■ Task to carry out:
Check each line below for the word "администрации", then please report how many lines have it and nothing more.

^^^^^^^^^^^^^^^^

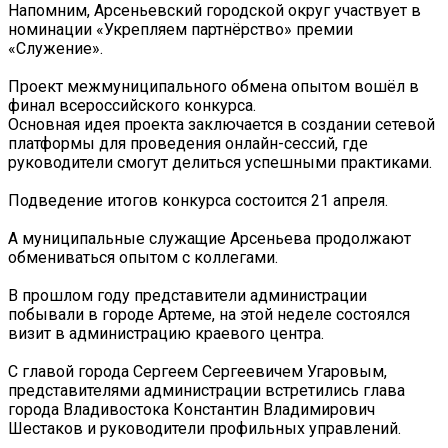
Напомним, Арсеньевский городской округ участвует в
номинации «Укрепляем партнёрство» премии
«Служение».
Проект межмуниципального обмена опытом вошёл в
финал всероссийского конкурса.
Основная идея проекта заключается в создании сетевой
платформы для проведения онлайн-сессий, где
руководители смогут делиться успешными практиками.
Подведение итогов конкурса состоится 21 апреля.
А муниципальные служащие Арсеньева продолжают
обмениваться опытом с коллегами.
В прошлом году представители администрации
побывали в городе Артеме, на этой неделе состоялся
визит в администрацию краевого центра.
С главой города Сергеем Сергеевичем Угаровым,
представителями администрации встретились глава
города Владивостока Константин Владимирович
Шестаков и руководители профильных управлений.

^^^^^^^^^^^^^^^^

■ Written answer:
2